Influenza A virus (IAV) is the prototypic member of the Orthomyxoviridae family and is known to cause global epidemics and unpredictable pandemics. IAV causes human respiratory disease, influenza, commonly known as "flu". The flu is an acute disease that results in the induction of host pro- and anti-inflammatory innate immune responses and the death of epithelial cells in the human respiratory tract. Both processes are governed by a phenomenon called programmed cell death1. The signaling for programmed cell death is induced as soon as various pathogen recognition receptors sense the incoming virus particles in host cells. This leads to the programming of the death of infected cells and signaling to the neighboring healthy cells by three interconnected pathways called pyroptosis, apoptosis, and necroptosis-recently coined as one process, PANoptosis1.

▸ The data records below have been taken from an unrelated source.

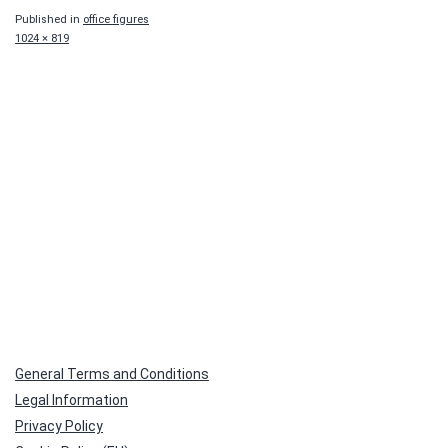
Published in
office figures
Full
1024 × 819
size
General Terms and Conditions
Legal Information
Privacy Policy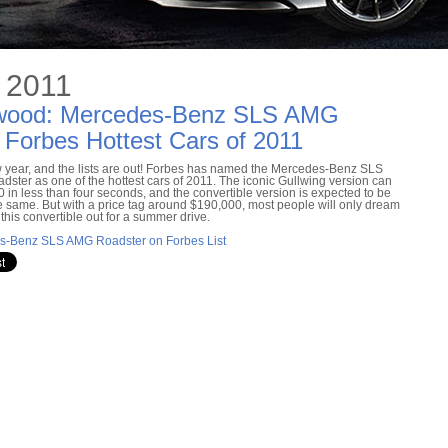
 2011
nwood: Mercedes-Benz SLS AMG
Forbes Hottest Cars of 2011
ew year, and the lists are out! Forbes has named the Mercedes-Benz SLS
ster as one of the hottest cars of 2011. The iconic Gullwing version can
60 in less than four seconds, and the convertible version is expected to be
e same. But with a price tag around $190,000, most people will only dream
 this convertible out for a summer drive.
s-Benz SLS AMG Roadster on Forbes List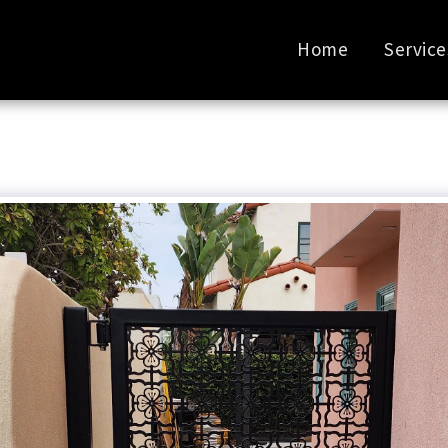
Home
Service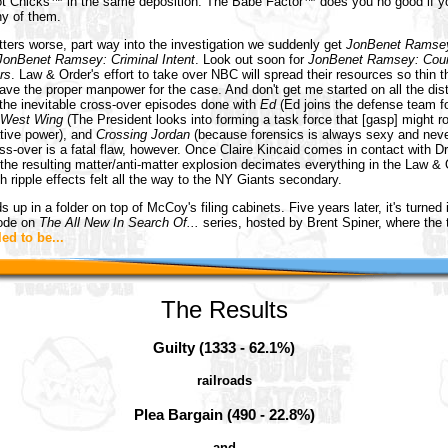
ot Chicks™ in the same deposition. The Babe Factor™ does you no good if yo
ny of them.
ers worse, part way into the investigation we suddenly get
JonBenet Ramse
JonBenet Ramsey: Criminal Intent
. Look out soon for
JonBenet Ramsey: Cour
rs
. Law & Order's effort to take over NBC will spread their resources so thin t
ave the proper manpower for the case. And don't get me started on all the dis
 the inevitable cross-over episodes done with
Ed
(Ed joins the defense team fo
 West Wing
(The President looks into forming a task force that [gasp] might 
ative power), and
Crossing Jordan
(because forensics is always sexy and never
oss-over is a fatal flaw, however. Once Claire Kincaid comes in contact with D
he resulting matter/anti-matter explosion decimates everything in the Law & 
h ripple effects felt all the way to the NY Giants secondary.
 up in a folder on top of McCoy's filing cabinets. Five years later, it's turned 
sode on
The All New In Search Of...
series, hosted by Brent Spiner, where the tr
ed to be...
The Results
Guilty (1333 - 62.1%)
railroads
Plea Bargain (490 - 22.8%)
and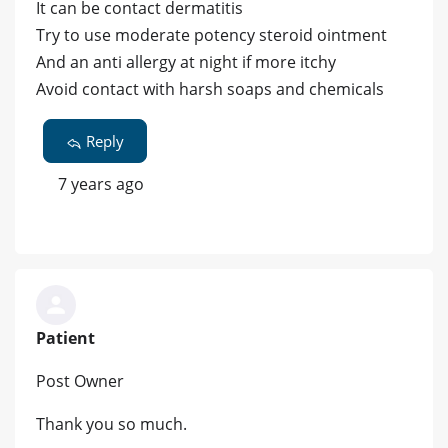
It can be contact dermatitis
Try to use moderate potency steroid ointment
And an anti allergy at night if more itchy
Avoid contact with harsh soaps and chemicals
Reply
7 years ago
Patient
Post Owner
Thank you so much.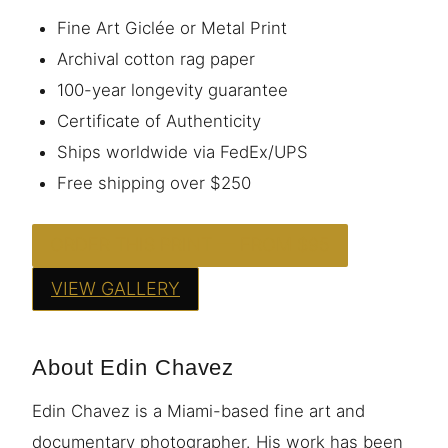
Fine Art Giclée or Metal Print
Archival cotton rag paper
100-year longevity guarantee
Certificate of Authenticity
Ships worldwide via FedEx/UPS
Free shipping over $250
ORDER THIS PRINT — FROM $95
VIEW GALLERY
About Edin Chavez
Edin Chavez is a Miami-based fine art and
documentary photographer. His work has been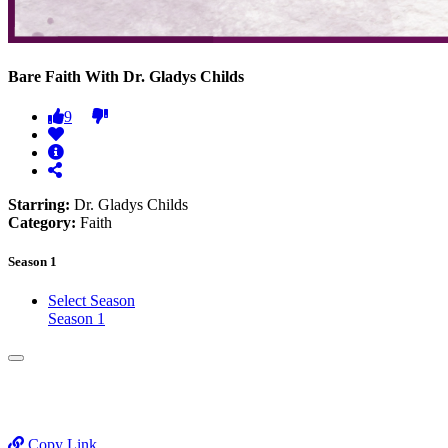
Bare Faith With Dr. Gladys Childs
9
Starring:
Dr. Gladys Childs
Category:
Faith
Season 1
Select Season
Season 1
Copy Link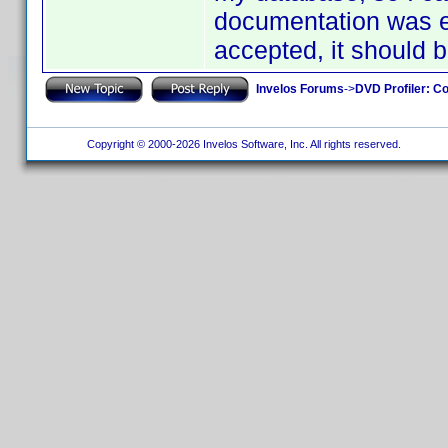
documentation was en
accepted, it should 
Invelos Forums
->
DVD Profiler: Co
Copyright © 2000-2026 Invelos Software, Inc. All rights reserved.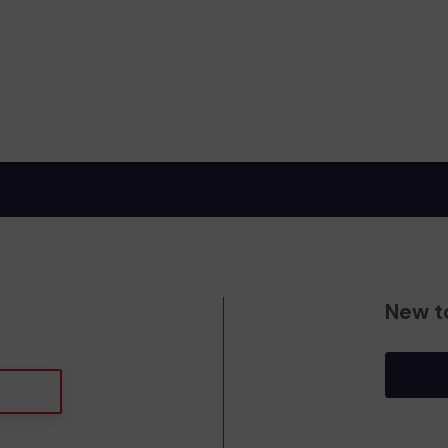
New t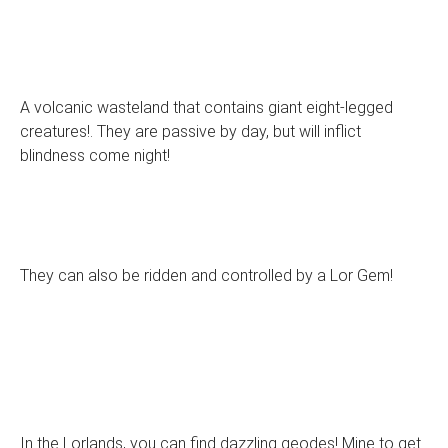
A volcanic wasteland that contains giant eight-legged
creatures!. They are passive by day, but will inflict
blindness come night!
They can also be ridden and controlled by a Lor Gem!
In the Lorlands, you can find dazzling geodes! Mine to get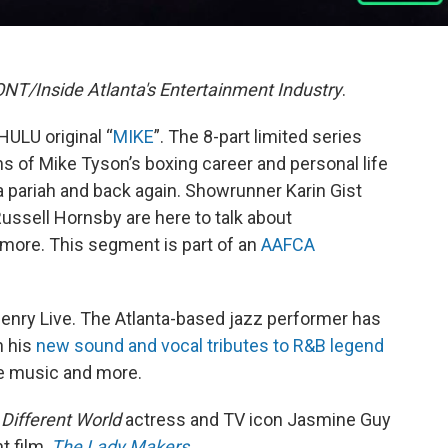
T/Inside Atlanta's Entertainment Industry
.
HULU original “
MIKE
”. The 8-part limited series
 of Mike Tyson’s boxing career and personal life
 a pariah and back again. Showrunner Karin Gist
ussell Hornsby are here to talk about
 more. This segment is part of an
AAFCA
enry Live. The Atlanta-based jazz performer has
h his
new sound and vocal tributes to R&B legend
he music and more.
 Different World
actress and TV icon Jasmine Guy
t film,
The Lady Makers
.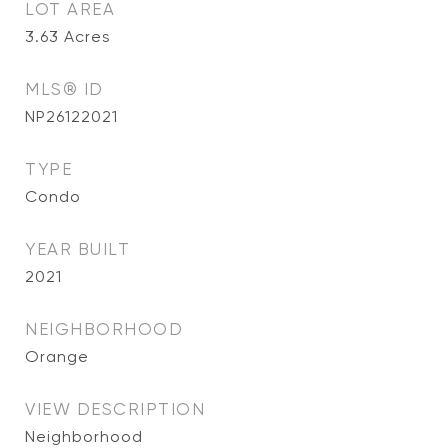
LOT AREA
3.63
Acres
MLS® ID
NP26122021
TYPE
Condo
YEAR BUILT
2021
NEIGHBORHOOD
Orange
VIEW DESCRIPTION
Neighborhood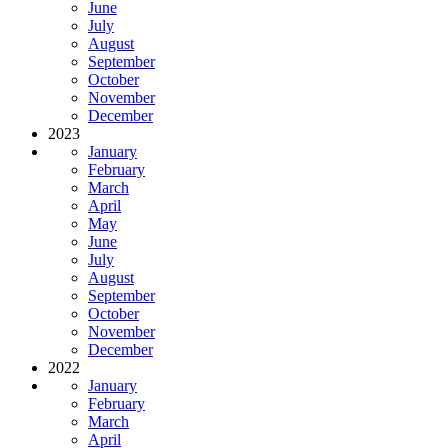
June
July
August
September
October
November
December
2023
January
February
March
April
May
June
July
August
September
October
November
December
2022
January
February
March
April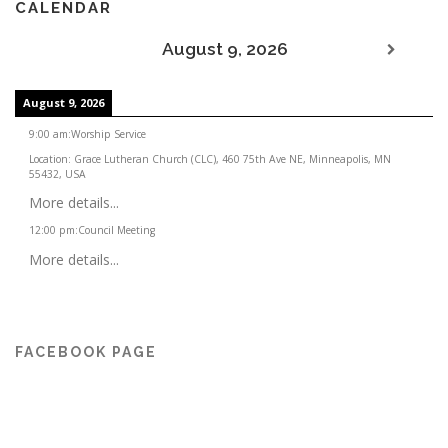
CALENDAR
August 9, 2026
August 9, 2026
9:00 am
:
Worship Service
Location:
Grace Lutheran Church (CLC), 460 75th Ave NE, Minneapolis, MN
55432, USA
More details...
12:00 pm
:
Council Meeting
More details...
FACEBOOK PAGE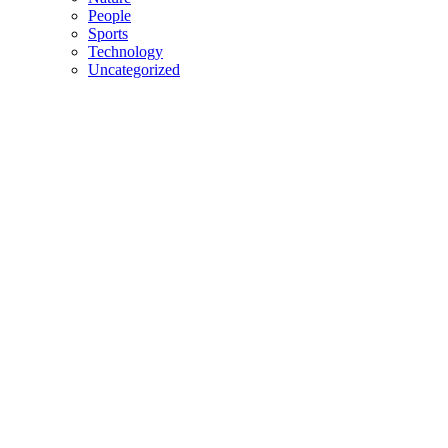
People
Sports
Technology
Uncategorized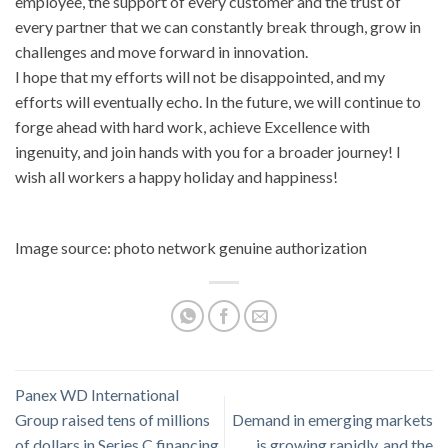
employee, the support of every customer and the trust of
every partner that we can constantly break through, grow in
challenges and move forward in innovation.
I hope that my efforts will not be disappointed, and my
efforts will eventually echo. In the future, we will continue to
forge ahead with hard work, achieve Excellence with
ingenuity, and join hands with you for a broader journey! I
wish all workers a happy holiday and happiness!
Image source: photo network genuine authorization
Panex WD International
Group raised tens of millions
Demand in emerging markets
of dollars in Series C financing,
is growing rapidly, and the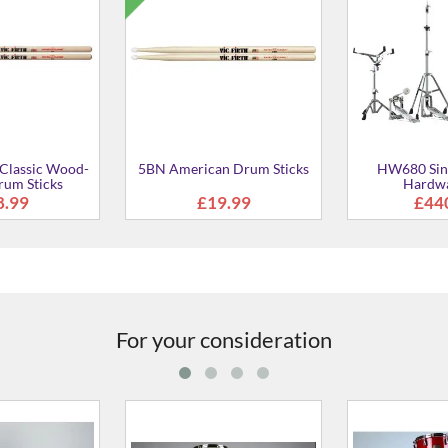
l Rods drum
6025-00 Standard Pocket
5028W-09 28"
ush
Stick bag
Hardwa
6.99
£28.00
£16
For your consideration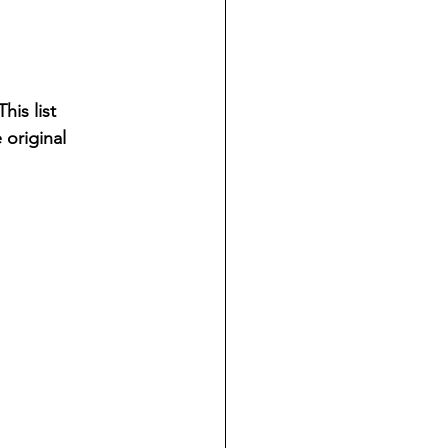
is list 
 original 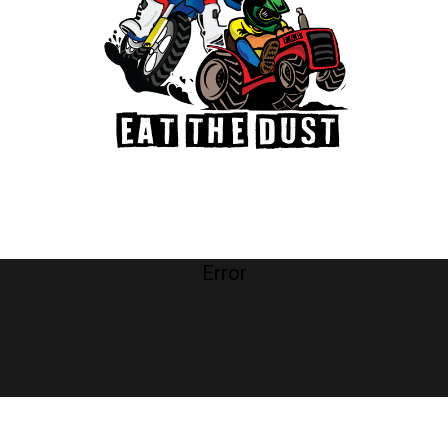
Error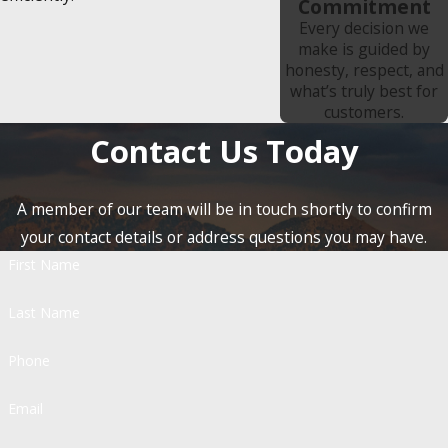
Commitment
Every decision we
make is guided by
honesty, respect, and
what’s truly best for
customers.
Contact Us Today
A member of our team will be in touch shortly to confirm
your contact details or address questions you may have.
First Name
Last Name
Phone
Email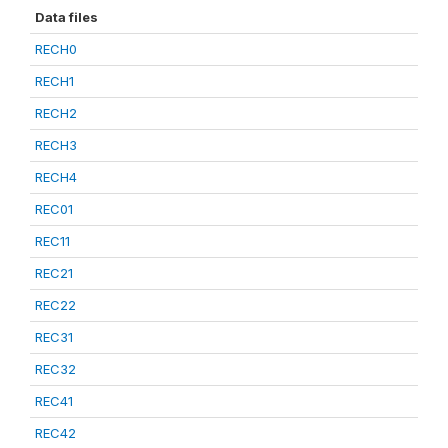
Data files
RECH0
RECH1
RECH2
RECH3
RECH4
REC01
REC11
REC21
REC22
REC31
REC32
REC41
REC42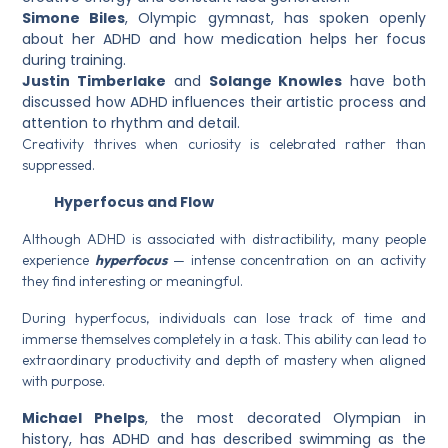
Simone Biles
, Olympic gymnast, has spoken openly
about her ADHD and how medication helps her focus
during training.
Justin Timberlake
and
Solange Knowles
have both
discussed how ADHD influences their artistic process and
attention to rhythm and detail.
Creativity thrives when curiosity is celebrated rather than
suppressed.
Hyperfocus and Flow
Although ADHD is associated with distractibility, many people
experience
hyperfocus
— intense concentration on an activity
they find interesting or meaningful.
During hyperfocus, individuals can lose track of time and
immerse themselves completely in a task. This ability can lead to
extraordinary productivity and depth of mastery when aligned
with purpose.
Michael Phelps
, the most decorated Olympian in
history, has ADHD and has described swimming as the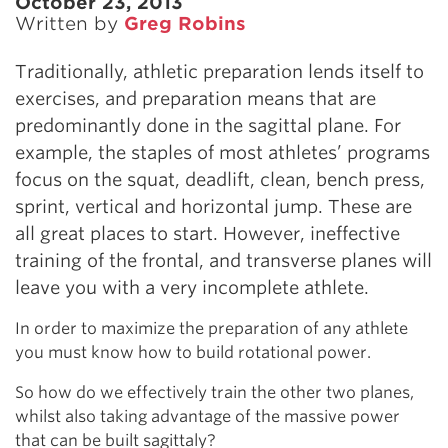
October 23, 2013
Written by
Greg Robins
Traditionally, athletic preparation lends itself to
exercises, and preparation means that are
predominantly done in the sagittal plane. For
example, the staples of most athletes’ programs
focus on the squat, deadlift, clean, bench press,
sprint, vertical and horizontal jump. These are
all great places to start. However, ineffective
training of the frontal, and transverse planes will
leave you with a very incomplete athlete.
In order to maximize the preparation of any athlete
you must know how to build rotational power.
So how do we effectively train the other two planes,
whilst also taking advantage of the massive power
that can be built sagittaly?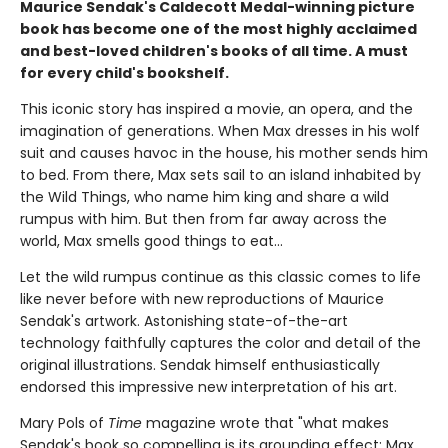
Maurice Sendak's Caldecott Medal-winning picture
book has become one of the most highly acclaimed
and best-loved children's books of all time. A must
for every child's bookshelf.
This iconic story has inspired a movie, an opera, and the
imagination of generations. When Max dresses in his wolf
suit and causes havoc in the house, his mother sends him
to bed. From there, Max sets sail to an island inhabited by
the Wild Things, who name him king and share a wild
rumpus with him. But then from far away across the
world, Max smells good things to eat...
Let the wild rumpus continue as this classic comes to life
like never before with new reproductions of Maurice
Sendak's artwork. Astonishing state-of-the-art
technology faithfully captures the color and detail of the
original illustrations. Sendak himself enthusiastically
endorsed this impressive new interpretation of his art.
Mary Pols of
Time
magazine wrote that "what makes
Sendak's book so compelling is its grounding effect: Max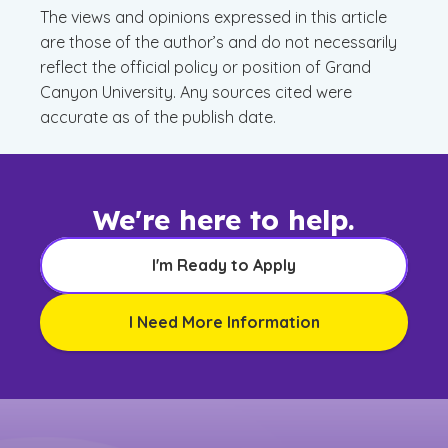
The views and opinions expressed in this article
are those of the author’s and do not necessarily
reflect the official policy or position of Grand
Canyon University. Any sources cited were
accurate as of the publish date.
We're here to help.
I'm Ready to Apply
I Need More Information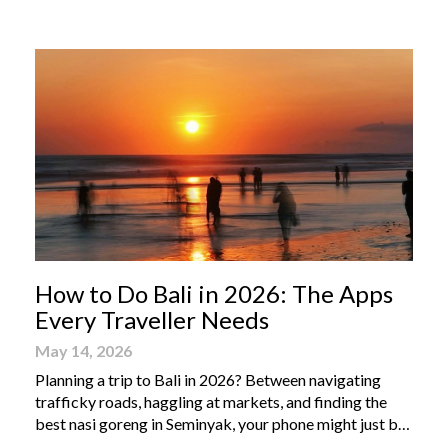
From humble street-side stalls to elevated fine dining
tables, these […]
How to Do Bali in 2026: The Apps
Every Traveller Needs
May 14, 2026
Planning a trip to Bali in 2026? Between navigating
trafficky roads, haggling at markets, and finding the
best nasi goreng in Seminyak, your phone might just be
your most valuable travel companion. Having the right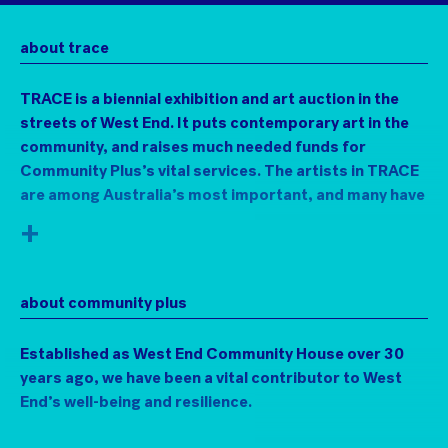
about trace
TRACE is a biennial exhibition and art auction in the
streets of West End. It puts contemporary art in the
community, and raises much needed funds for
Community Plus’s vital services. The artists in TRACE
are among Australia’s most important, and many have
strong connections to the area.
+
Visit the art in a chemist, book shops, a jeweller, a
mechanic’s garage, and lots of other unlikely venues
about community plus
along Boundary and Vulture Streets. Then bid for the
work online, with proceeds supporting the
Established as West End Community House over 30
indispensable Community Plus+ and their work with
years ago, we have been a vital contributor to West
marginalised and vulnerable community members.
End’s well-being and resilience.
Since the 1960s many artists have investigated
different ways to exhibit art outside of purpose-built
Community Plus+ provides active centres for strong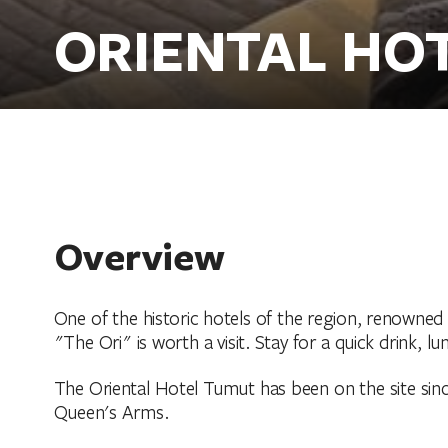
ORIENTAL HO
Overview
One of the historic hotels of the region, renowned
"The Ori" is worth a visit. Stay for a quick drink, l
The Oriental Hotel Tumut has been on the site since 
Queen's Arms.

PANoptosis involves the proteolytic processing of many host and viral proteins from induction to execution. Such processing of proteins is primarily spearheaded by a family of cysteine proteases called caspases1,2. Up to 18 caspases (from caspase 1 to caspase 18) are known3. Most caspases are expressed as pro-caspases and activated by undergoing their own proteolytic processing either by autocatalysis or other caspases4 in response to a stimulus like a virus infection. The PANoptosis of IAV-infected cells was thought to be a host defense mechanism, but IAV has evolved ways to evade and exploit it to facilitate its replication1,2,5,6. One of them is to antagonize the host factors via caspase-mediated cleavage or degradation that are either inherently antiviral or interfere with one of the steps of the IAV life cycle. To this end, host factors, cortactin, HDAC4, and HDAC6 have been discovered to undergo caspase-mediated cleavage or degradation in IAV-infected epithelial cells7,8,9. The HDAC4 and HDAC6 are anti-IAV factors8,10, and cortactin interferes with IAV replication at a later stage of infection, potentially during viral assembly and budding11.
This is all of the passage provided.